Work to be completed: What is needed is an exact copy of the records below, minus any pictures.

[[ Given entries open ]]

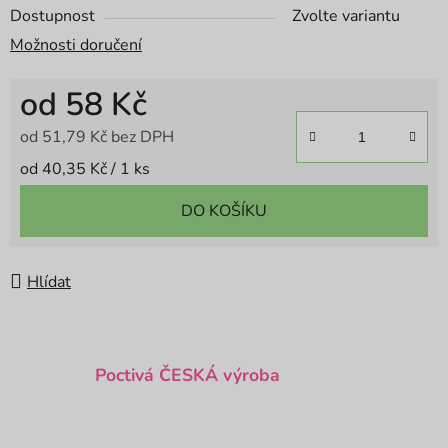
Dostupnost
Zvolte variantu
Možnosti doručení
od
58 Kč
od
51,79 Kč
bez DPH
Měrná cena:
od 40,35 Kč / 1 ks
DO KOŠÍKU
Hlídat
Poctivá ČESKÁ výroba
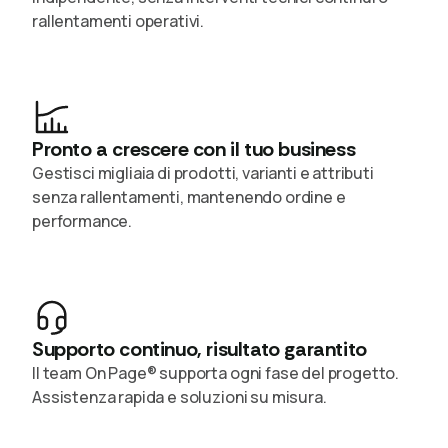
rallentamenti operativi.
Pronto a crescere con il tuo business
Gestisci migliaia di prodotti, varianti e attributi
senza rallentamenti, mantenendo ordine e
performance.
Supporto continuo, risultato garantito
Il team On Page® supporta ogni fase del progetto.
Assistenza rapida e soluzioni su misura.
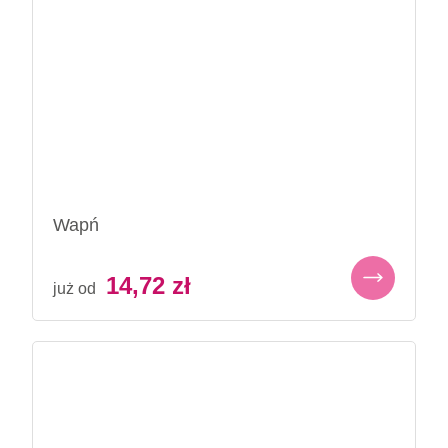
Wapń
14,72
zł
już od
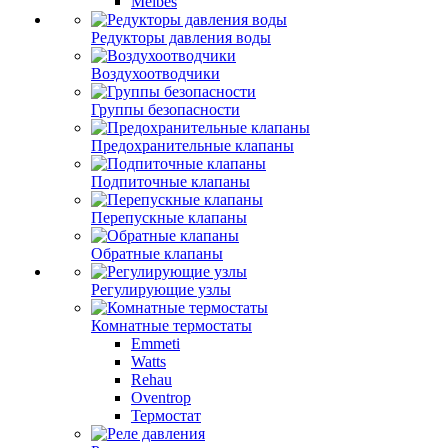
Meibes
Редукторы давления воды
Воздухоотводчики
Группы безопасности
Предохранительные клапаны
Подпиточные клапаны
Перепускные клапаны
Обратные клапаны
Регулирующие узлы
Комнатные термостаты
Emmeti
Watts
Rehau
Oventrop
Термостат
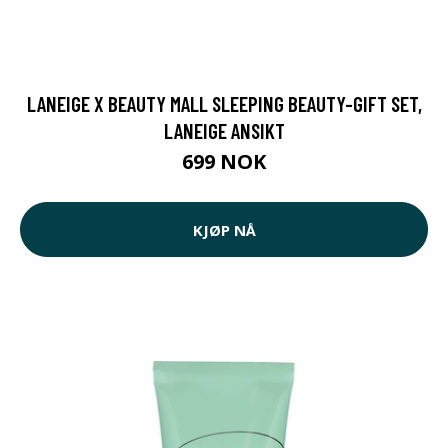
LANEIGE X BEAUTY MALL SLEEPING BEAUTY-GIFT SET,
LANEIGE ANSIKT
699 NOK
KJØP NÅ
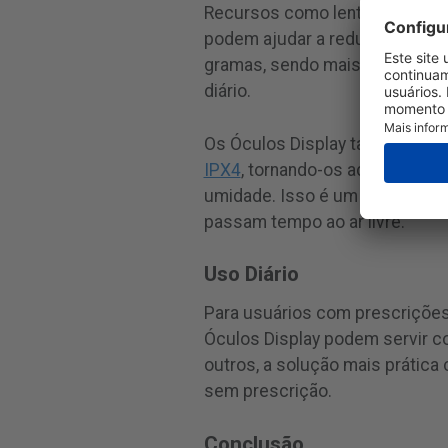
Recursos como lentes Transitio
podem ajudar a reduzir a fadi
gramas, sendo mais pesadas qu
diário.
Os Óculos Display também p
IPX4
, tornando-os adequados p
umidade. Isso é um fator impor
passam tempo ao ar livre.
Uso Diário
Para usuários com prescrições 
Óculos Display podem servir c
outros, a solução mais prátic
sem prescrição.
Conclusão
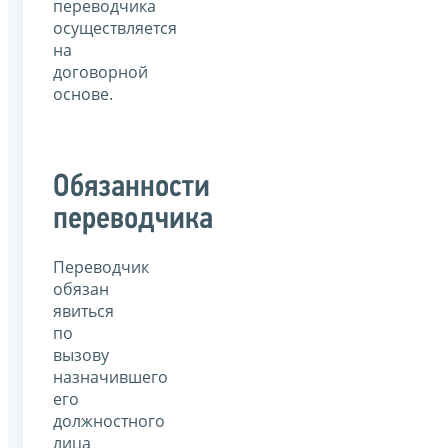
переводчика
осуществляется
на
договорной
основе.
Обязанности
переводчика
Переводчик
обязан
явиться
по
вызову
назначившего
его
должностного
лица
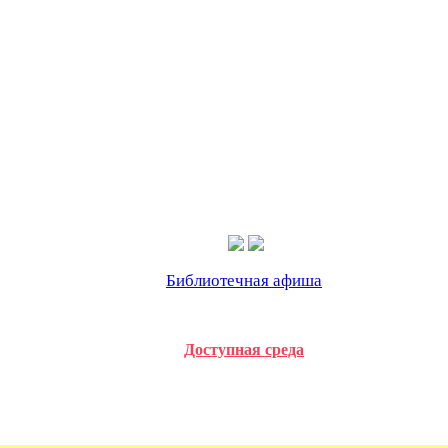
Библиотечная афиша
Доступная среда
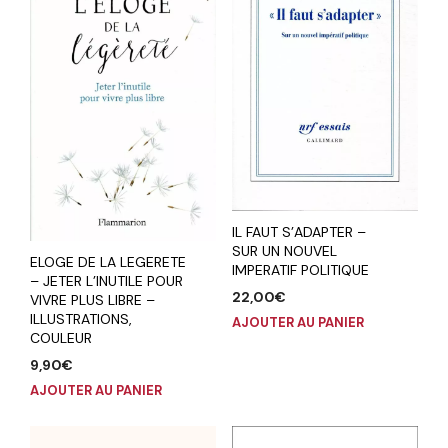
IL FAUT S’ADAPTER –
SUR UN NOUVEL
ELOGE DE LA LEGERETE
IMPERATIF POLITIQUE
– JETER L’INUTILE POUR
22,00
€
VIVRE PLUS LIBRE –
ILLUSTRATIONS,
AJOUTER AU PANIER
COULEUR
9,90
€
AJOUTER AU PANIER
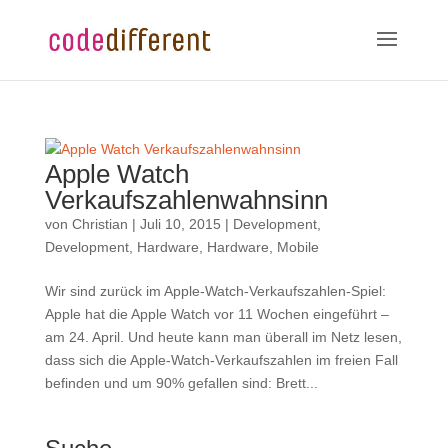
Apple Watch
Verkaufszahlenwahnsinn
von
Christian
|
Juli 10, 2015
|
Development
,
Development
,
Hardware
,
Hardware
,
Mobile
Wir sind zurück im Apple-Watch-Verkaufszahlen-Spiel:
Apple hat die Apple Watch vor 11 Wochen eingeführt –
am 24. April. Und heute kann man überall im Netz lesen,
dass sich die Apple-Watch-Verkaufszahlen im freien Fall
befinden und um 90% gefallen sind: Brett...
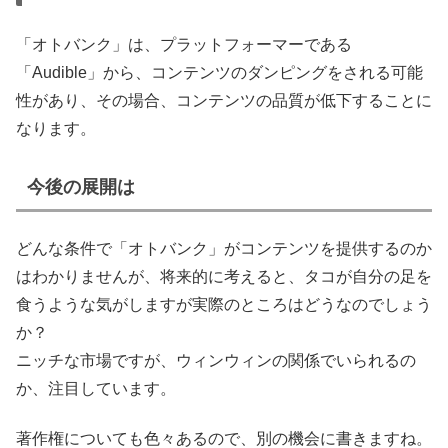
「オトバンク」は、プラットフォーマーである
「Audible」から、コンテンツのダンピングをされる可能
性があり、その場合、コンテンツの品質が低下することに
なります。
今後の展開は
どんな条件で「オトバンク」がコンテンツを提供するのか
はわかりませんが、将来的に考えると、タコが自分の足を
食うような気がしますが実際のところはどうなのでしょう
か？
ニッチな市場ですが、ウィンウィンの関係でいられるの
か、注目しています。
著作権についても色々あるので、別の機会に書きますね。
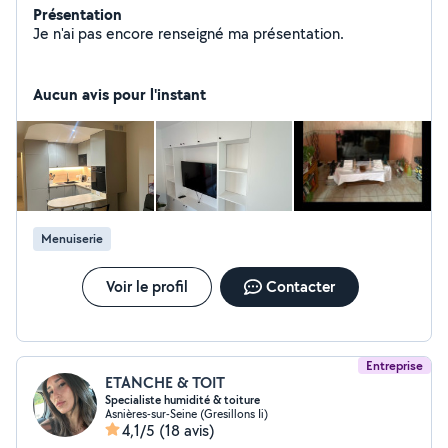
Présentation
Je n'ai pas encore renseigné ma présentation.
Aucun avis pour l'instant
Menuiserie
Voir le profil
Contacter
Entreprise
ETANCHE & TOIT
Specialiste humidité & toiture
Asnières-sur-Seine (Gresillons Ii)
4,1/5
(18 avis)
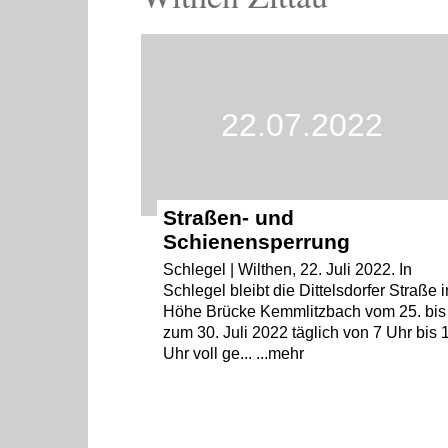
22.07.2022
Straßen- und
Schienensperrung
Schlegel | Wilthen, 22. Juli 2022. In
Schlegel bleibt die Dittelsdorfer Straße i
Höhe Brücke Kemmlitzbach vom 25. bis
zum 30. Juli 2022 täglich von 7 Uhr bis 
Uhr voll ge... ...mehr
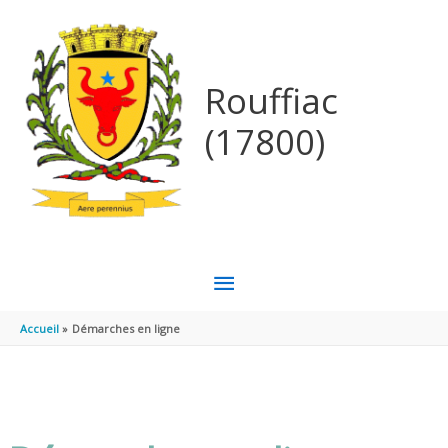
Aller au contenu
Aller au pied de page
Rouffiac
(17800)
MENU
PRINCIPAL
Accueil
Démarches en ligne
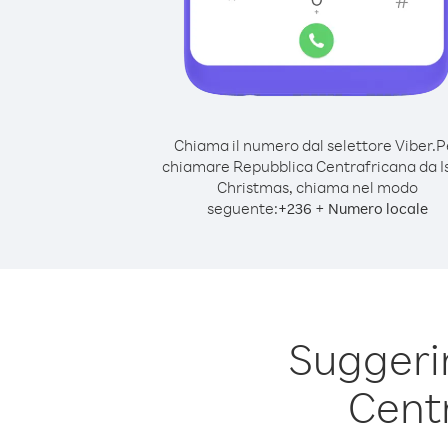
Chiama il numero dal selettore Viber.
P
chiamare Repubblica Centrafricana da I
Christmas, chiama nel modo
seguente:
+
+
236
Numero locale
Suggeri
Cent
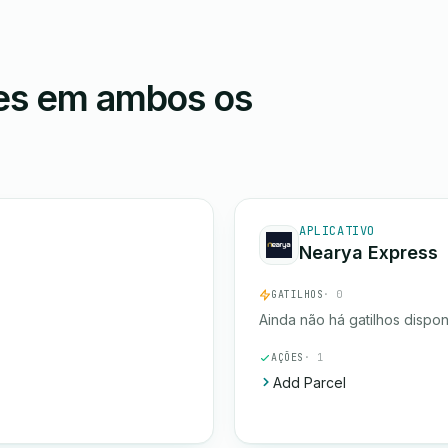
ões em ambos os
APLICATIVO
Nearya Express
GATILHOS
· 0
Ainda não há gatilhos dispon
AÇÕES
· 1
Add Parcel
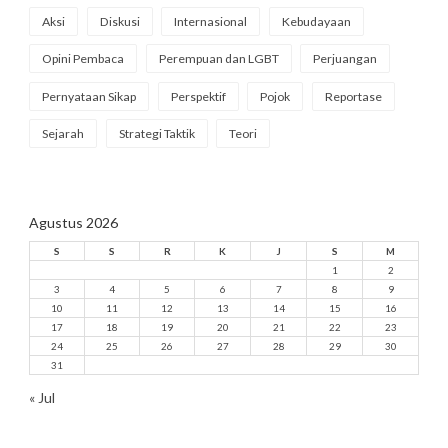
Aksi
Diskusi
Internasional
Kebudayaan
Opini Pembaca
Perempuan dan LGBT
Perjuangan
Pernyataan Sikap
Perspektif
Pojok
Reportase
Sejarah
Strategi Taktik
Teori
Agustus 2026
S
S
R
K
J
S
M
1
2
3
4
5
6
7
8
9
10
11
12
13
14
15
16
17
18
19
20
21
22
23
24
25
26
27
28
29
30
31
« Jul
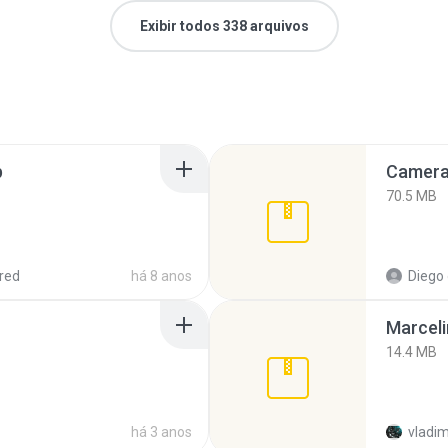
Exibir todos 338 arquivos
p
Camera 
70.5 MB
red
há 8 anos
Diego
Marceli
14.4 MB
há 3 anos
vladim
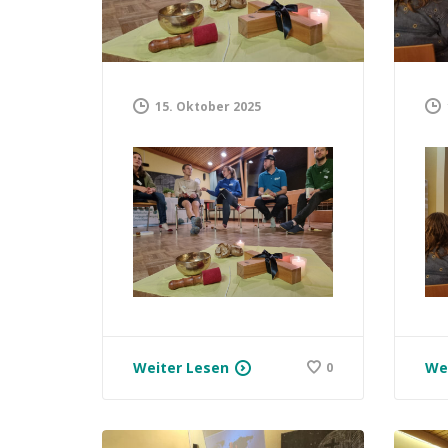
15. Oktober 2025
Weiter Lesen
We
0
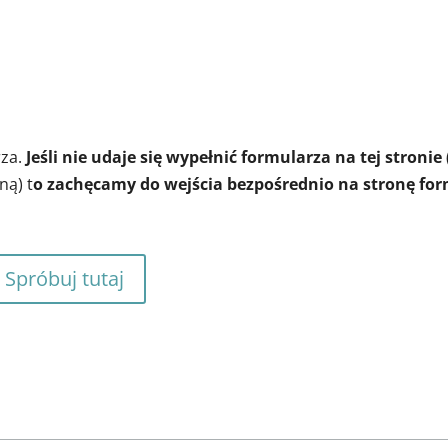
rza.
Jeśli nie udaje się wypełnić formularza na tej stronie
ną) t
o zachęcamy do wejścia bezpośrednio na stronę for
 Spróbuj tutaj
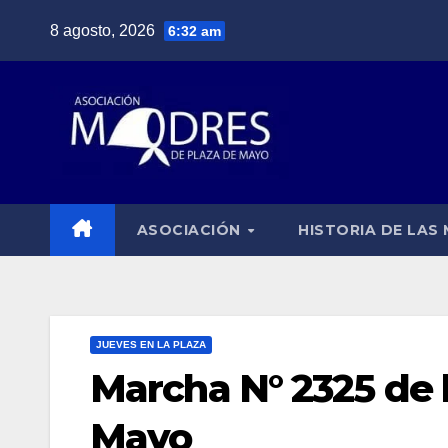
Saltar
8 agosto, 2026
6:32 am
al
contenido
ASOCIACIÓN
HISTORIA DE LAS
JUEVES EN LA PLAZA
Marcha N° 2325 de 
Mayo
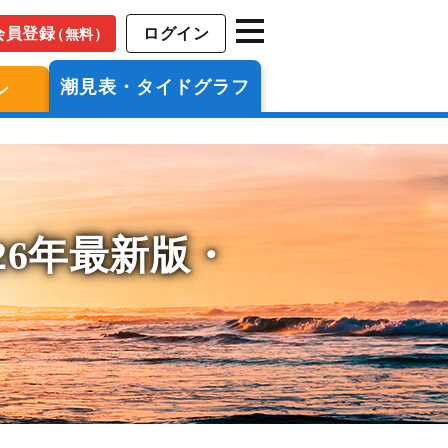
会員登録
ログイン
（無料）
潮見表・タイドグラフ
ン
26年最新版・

[[ Given entries closed ]]

Output for this exercise:
Dostupnost
Zvolte variantu
Možnosti doručení
od
58 Kč
od
51,79 Kč
bez DPH
Měrná cena:
od 40,35 Kč / 1 ks
DO KOŠÍKU
Hlídat
Poctivá ČESKÁ výroba
rallentamenti operativi.
Pronto a crescere con il tuo business
Gestisci migliaia di prodotti, varianti e attributi
senza rallentamenti, mantenendo ordine e
performance.
Supporto continuo, risultato garantito
Il team On Page® supporta ogni fase del progetto.
Assistenza rapida e soluzioni su misura.
Wapń
14,72
zł
już od
Meibes
Редукторы давления воды
Воздухоотводчики
Группы безопасности
Предохранительные клапаны
Подпиточные клапаны
Перепускные клапаны
Обратные клапаны
Регулирующие узлы
Комнатные термостаты
Emmeti
Watts
Rehau
Oventrop
Термостат
LANEIGE X BEAUTY MALL SLEEPING BEAUTY-GIFT SET,
LANEIGE ANSIKT
699 NOK
KJØP NÅ
Recursos como lentes Transitio
podem ajudar a reduzir a fadi
gramas, sendo mais pesadas qu
diário.
Os Óculos Display também p
IPX4
, tornando-os adequados p
umidade. Isso é um fator impor
passam tempo ao ar livre.
Uso Diário
Para usuários com prescrições 
Óculos Display podem servir c
outros, a solução mais prátic
sem prescrição.
Conclusão
переводчика
осуществляется
на
договорной
основе.
Обязанности
переводчика
Переводчик
обязан
явиться
по
вызову
назначившего
его
должностного
лица
Библиотечная афиша
Доступная среда
IL FAUT S’ADAPTER –
SUR UN NOUVEL
ELOGE DE LA LEGERETE
IMPERATIF POLITIQUE
– JETER L’INUTILE POUR
22,00
€
VIVRE PLUS LIBRE –
ILLUSTRATIONS,
AJOUTER AU PANIER
COULEUR
9,90
€
AJOUTER AU PANIER
Apple Watch
Verkaufszahlenwahnsinn
von
Christian
|
Juli 10, 2015
|
Development
,
Development
,
Hardware
,
Hardware
,
Mobile
Wir sind zurück im Apple-Watch-Verkaufszahlen-Spiel:
Apple hat die Apple Watch vor 11 Wochen eingeführt –
am 24. April. Und heute kann man überall im Netz lesen,
dass sich die Apple-Watch-Verkaufszahlen im freien Fall
befinden und um 90% gefallen sind: Brett...
「オトバンク」は、プラットフォーマーである
「Audible」から、コンテンツのダンピングをされる可能
性があり、その場合、コンテンツの品質が低下することに
なります。
今後の展開は
どんな条件で「オトバンク」がコンテンツを提供するのか
はわかりませんが、将来的に考えると、タコが自分の足を
食うような気がしますが実際のところはどうなのでしょう
か？
ニッチな市場ですが、ウィンウィンの関係でいられるの
か、注目しています。
著作権についても色々あるので、別の機会に書きますね。
Présentation
Je n'ai pas encore renseigné ma présentation.
Aucun avis pour l'instant
Menuiserie
Voir le profil
Contacter
Entreprise
ETANCHE & TOIT
Specialiste humidité & toiture
Asnières-sur-Seine (Gresillons Ii)
4,1/5
(18 avis)
22.07.2022
Straßen- und
Schienensperrung
Schlegel | Wilthen, 22. Juli 2022. In
Schlegel bleibt die Dittelsdorfer Straße i
Höhe Brücke Kemmlitzbach vom 25. bis
zum 30. Juli 2022 täglich von 7 Uhr bis 
Uhr voll ge... ...mehr
Aller au contenu
Aller au pied de page
Rouffiac
(17800)
MENU
PRINCIPAL
Accueil
Démarches en ligne
Chiama il numero dal selettore Viber.
P
chiamare Repubblica Centrafricana da I
Christmas, chiama nel modo
seguente:
+
+
236
Numero locale
Suggeri
Cent
ões em ambos os
APLICATIVO
Nearya Express
GATILHOS
· 0
Ainda não há gatilhos dispon
AÇÕES
· 1
Add Parcel
Aksi
Diskusi
Internasional
Kebudayaan
Opini Pembaca
Perempuan dan LGBT
Perjuangan
Pernyataan Sikap
Perspektif
Pojok
Reportase
Sejarah
Strategi Taktik
Teori
Agustus 2026
S
S
R
K
J
S
M
1
2
3
4
5
6
7
8
9
10
11
12
13
14
15
16
17
18
19
20
21
22
23
24
25
26
27
28
29
30
31
« Jul
Exibir todos 338 arquivos
p
Camera 
70.5 MB
red
há 8 anos
Diego
Marceli
14.4 MB
há 3 anos
vladim
15. Oktober 2025
Weiter Lesen
We
0
rza.
Jeśli nie udaje się wypełnić formularza na tej stronie
ną) t
o zachęcamy do wejścia bezpośrednio na stronę for
 Spróbuj tutaj
Saltar
8 agosto, 2026
6:32 am
al
contenido
ASOCIACIÓN
HISTORIA DE LAS
JUEVES EN LA PLAZA
Marcha N° 2325 de 
Mayo
会員登録
ログイン
（無料）
潮見表・タイドグラフ
ン
26年最新版・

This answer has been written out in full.